### EXERCISE AIM
Collect each line of the entries that holds the string "Python".

### RECORD EXCERPTS
· · ·
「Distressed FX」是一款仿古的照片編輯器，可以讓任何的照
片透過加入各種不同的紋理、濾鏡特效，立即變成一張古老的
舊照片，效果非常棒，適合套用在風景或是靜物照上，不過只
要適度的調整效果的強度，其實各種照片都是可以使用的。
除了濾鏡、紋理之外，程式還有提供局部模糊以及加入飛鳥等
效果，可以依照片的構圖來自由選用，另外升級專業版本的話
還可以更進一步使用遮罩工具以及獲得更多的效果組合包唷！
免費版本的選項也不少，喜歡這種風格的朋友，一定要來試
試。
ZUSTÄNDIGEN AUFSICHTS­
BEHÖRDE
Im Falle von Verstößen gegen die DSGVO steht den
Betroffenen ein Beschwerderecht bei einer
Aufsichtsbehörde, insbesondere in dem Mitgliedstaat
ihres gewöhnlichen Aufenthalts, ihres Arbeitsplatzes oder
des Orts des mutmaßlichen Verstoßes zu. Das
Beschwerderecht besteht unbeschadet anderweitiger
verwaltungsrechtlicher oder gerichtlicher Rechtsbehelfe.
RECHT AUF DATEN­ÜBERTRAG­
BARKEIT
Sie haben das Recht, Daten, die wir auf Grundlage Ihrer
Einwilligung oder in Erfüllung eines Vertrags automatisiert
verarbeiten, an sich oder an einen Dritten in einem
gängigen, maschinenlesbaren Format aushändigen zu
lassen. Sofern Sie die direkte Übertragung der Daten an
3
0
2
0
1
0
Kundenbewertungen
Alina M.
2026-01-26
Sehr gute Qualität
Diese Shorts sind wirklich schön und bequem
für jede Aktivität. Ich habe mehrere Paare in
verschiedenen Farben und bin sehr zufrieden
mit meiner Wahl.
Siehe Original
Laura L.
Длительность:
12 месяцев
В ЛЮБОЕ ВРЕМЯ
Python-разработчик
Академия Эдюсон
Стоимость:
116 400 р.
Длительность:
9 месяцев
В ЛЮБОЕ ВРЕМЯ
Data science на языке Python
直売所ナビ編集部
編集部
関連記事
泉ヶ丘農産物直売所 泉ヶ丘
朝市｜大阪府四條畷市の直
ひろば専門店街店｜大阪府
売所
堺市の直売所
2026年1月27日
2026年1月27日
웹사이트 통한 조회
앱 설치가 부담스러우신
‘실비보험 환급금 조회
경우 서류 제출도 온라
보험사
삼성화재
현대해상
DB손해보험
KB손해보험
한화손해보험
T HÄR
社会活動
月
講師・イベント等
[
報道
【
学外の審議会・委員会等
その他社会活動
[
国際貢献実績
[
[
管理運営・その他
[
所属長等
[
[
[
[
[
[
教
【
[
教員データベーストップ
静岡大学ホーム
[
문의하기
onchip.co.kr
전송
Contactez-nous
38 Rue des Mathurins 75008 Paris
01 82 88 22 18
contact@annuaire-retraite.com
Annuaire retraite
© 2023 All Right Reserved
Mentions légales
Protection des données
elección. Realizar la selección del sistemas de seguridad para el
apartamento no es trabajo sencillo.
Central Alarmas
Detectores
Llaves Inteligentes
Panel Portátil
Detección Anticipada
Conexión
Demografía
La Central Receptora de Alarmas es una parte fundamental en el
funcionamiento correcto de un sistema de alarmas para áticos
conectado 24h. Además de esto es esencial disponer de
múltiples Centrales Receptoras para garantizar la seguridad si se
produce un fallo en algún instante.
· · ·
### OUTPUT FOR THIS EXERCISE
Python-разработчик
Data science на языке Python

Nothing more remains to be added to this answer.